**Data excerpts:**
★ ★ ★

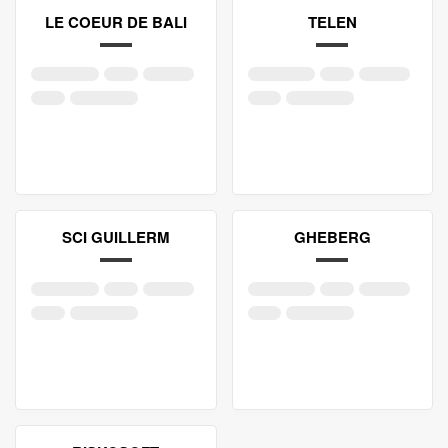
LE COEUR DE BALI
TELEN
SCI GUILLERM
GHEBERG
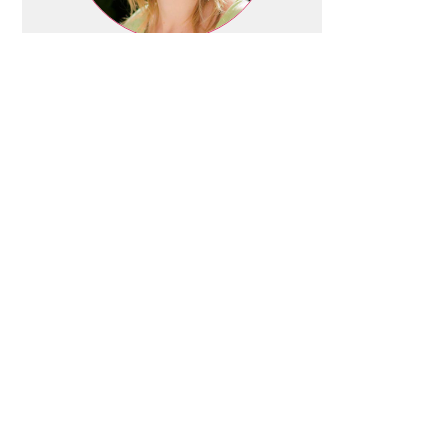
Joséphine Beck
Nutritionniste
Grenoble - Crolles
Coach Certifiée
en Nutrition Holistique
En Savoir Plus
TÉMOIGNAGES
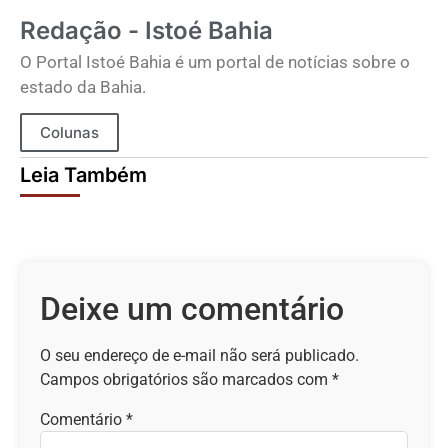
Redação - Istoé Bahia
O Portal Istoé Bahia é um portal de notícias sobre o
estado da Bahia.
Colunas
Leia Também
Deixe um comentário
O seu endereço de e-mail não será publicado.
Campos obrigatórios são marcados com
*
Comentário
*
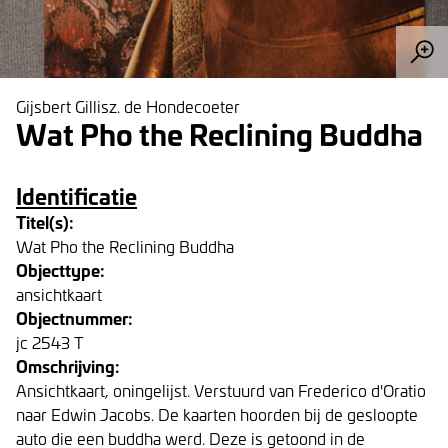
Gijsbert Gillisz. de Hondecoeter
Wat Pho the Reclining Buddha
Identificatie
Titel(s):
Wat Pho the Reclining Buddha
Objecttype:
ansichtkaart
Objectnummer:
jc 2543 T
Omschrijving:
Ansichtkaart, oningelijst. Verstuurd van Frederico d'Oratio
naar Edwin Jacobs. De kaarten hoorden bij de gesloopte
auto die een buddha werd. Deze is getoond in de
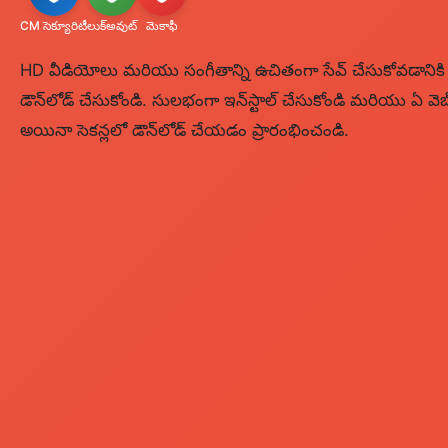
CM సెక్యూరిటీ
లుక్‌అవుట్
మెకాఫీ
HD వీడియోలు మరియు సంగీతాన్ని ఉచితంగా సేవ్ చేసుకోవడానికి 
డౌన్‌లోడ్ చేసుకోండి. సులభంగా ఇన్‌స్టాల్ చేసుకోండి మరియు ఏ వెబ్
అయినా సెకన్లలో డౌన్‌లోడ్ చేయడం ప్రారంభించండి.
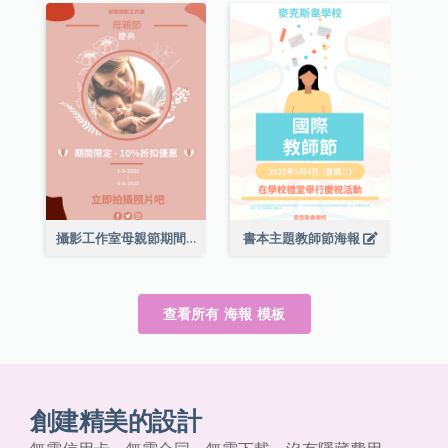
攝影工作室母親節期間限定優惠宣傳海報
書本主題教師節海報
查看所有 海報 模板
創建精美的設計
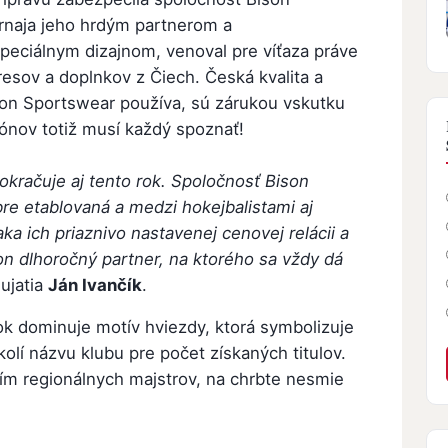
urnaja jeho hrdým partnerom a
peciálnym dizajnom, venoval pre víťaza práve
esov a doplnkov z Čiech. Česká kvalita a
ison Sportswear používa, sú zárukou vskutku
ónov totiž musí každý spoznať!
okračuje aj tento rok. Spoločnosť Bison
re etablovaná a medzi hokejbalistami aj
a ich priaznivo nastavenej cenovej relácii a
son dlhoročný partner, na ktorého sa vždy dá
ujatia
Ján Ivančík
.
ok dominuje motív hviezdy, ktorá symbolizuje
kolí názvu klubu pre počet získaných titulov.
ím regionálnych majstrov, na chrbte nesmie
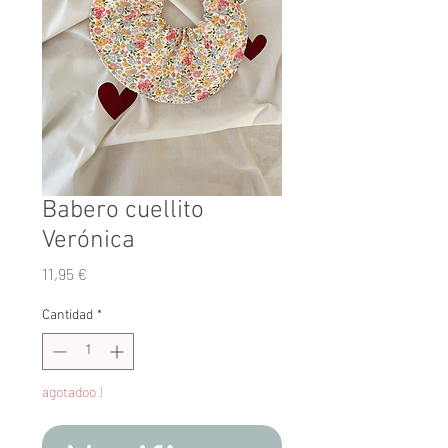
Babero cuellito
Verónica
Precio
11,95 €
Cantidad
*
agotadoo !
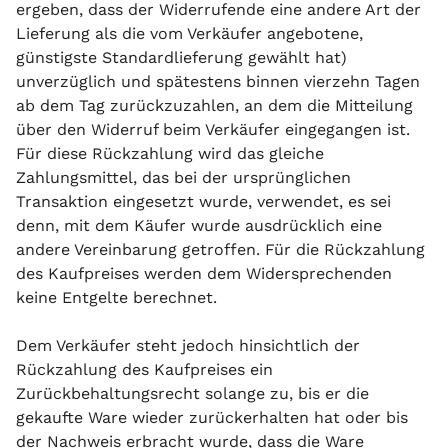
ergeben, dass der Widerrufende eine andere Art der
Lieferung als die vom Verkäufer angebotene,
günstigste Standardlieferung gewählt hat)
unverzüglich und spätestens binnen vierzehn Tagen
ab dem Tag zurückzuzahlen, an dem die Mitteilung
über den Widerruf beim Verkäufer eingegangen ist.
Für diese Rückzahlung wird das gleiche
Zahlungsmittel, das bei der ursprünglichen
Transaktion eingesetzt wurde, verwendet, es sei
denn, mit dem Käufer wurde ausdrücklich eine
andere Vereinbarung getroffen. Für die Rückzahlung
des Kaufpreises werden dem Widersprechenden
keine Entgelte berechnet.
Dem Verkäufer steht jedoch hinsichtlich der
Rückzahlung des Kaufpreises ein
Zurückbehaltungsrecht solange zu, bis er die
gekaufte Ware wieder zurückerhalten hat oder bis
der Nachweis erbracht wurde, dass die Ware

★ ★ ★

**What to work on:**
Output exactly the lines above that lie between the line with "Nutritionniste" and the line with "unverzüglich und spätestens", those two lines included, and no pictures.

**Answer area:**
Nutritionniste
Grenoble - Crolles
Coach Certifiée
en Nutrition Holistique
En Savoir Plus
TÉMOIGNAGES
Redação - Istoé Bahia
O Portal Istoé Bahia é um portal de notícias sobre o
estado da Bahia.
Colunas
Leia Também
Deixe um comentário
O seu endereço de e-mail não será publicado.
Campos obrigatórios são marcados com
*
Comentário
*
Gijsbert Gillisz. de Hondecoeter
Wat Pho the Reclining Buddha
Identificatie
Titel(s):
Wat Pho the Reclining Buddha
Objecttype:
ansichtkaart
Objectnummer:
jc 2543 T
Omschrijving:
Ansichtkaart, oningelijst. Verstuurd van Frederico d'Oratio
naar Edwin Jacobs. De kaarten hoorden bij de gesloopte
auto die een buddha werd. Deze is getoond in de
CM సెక్యూరిటీ
లుక్‌అవుట్
మెకాఫీ
HD వీడియోలు మరియు సంగీతాన్ని ఉచితంగా సేవ్ చేసుకోవడానికి 
డౌన్‌లోడ్ చేసుకోండి. సులభంగా ఇన్‌స్టాల్ చేసుకోండి మరియు ఏ వెబ్
అయినా సెకన్లలో డౌన్‌లోడ్ చేయడం ప్రారంభించండి.
攝影工作室母親節期間限定優惠宣傳海報
書本主題教師節海報
查看所有 海報 模板
創建精美的設計
urnaja jeho hrdým partnerom a
peciálnym dizajnom, venoval pre víťaza práve
esov a doplnkov z Čiech. Česká kvalita a
ison Sportswear používa, sú zárukou vskutku
ónov totiž musí každý spoznať!
okračuje aj tento rok. Spoločnosť Bison
re etablovaná a medzi hokejbalistami aj
a ich priaznivo nastavenej cenovej relácii a
son dlhoročný partner, na ktorého sa vždy dá
ujatia
Ján Ivančík
.
ok dominuje motív hviezdy, ktorá symbolizuje
kolí názvu klubu pre počet získaných titulov.
ím regionálnych majstrov, na chrbte nesmie
Babero cuellito
Verónica
Precio
11,95 €
Cantidad
*
agotadoo !
ergeben, dass der Widerrufende eine andere Art der
Lieferung als die vom Verkäufer angebotene,
günstigste Standardlieferung gewählt hat)
unverzüglich und spätestens binnen vierzehn Tagen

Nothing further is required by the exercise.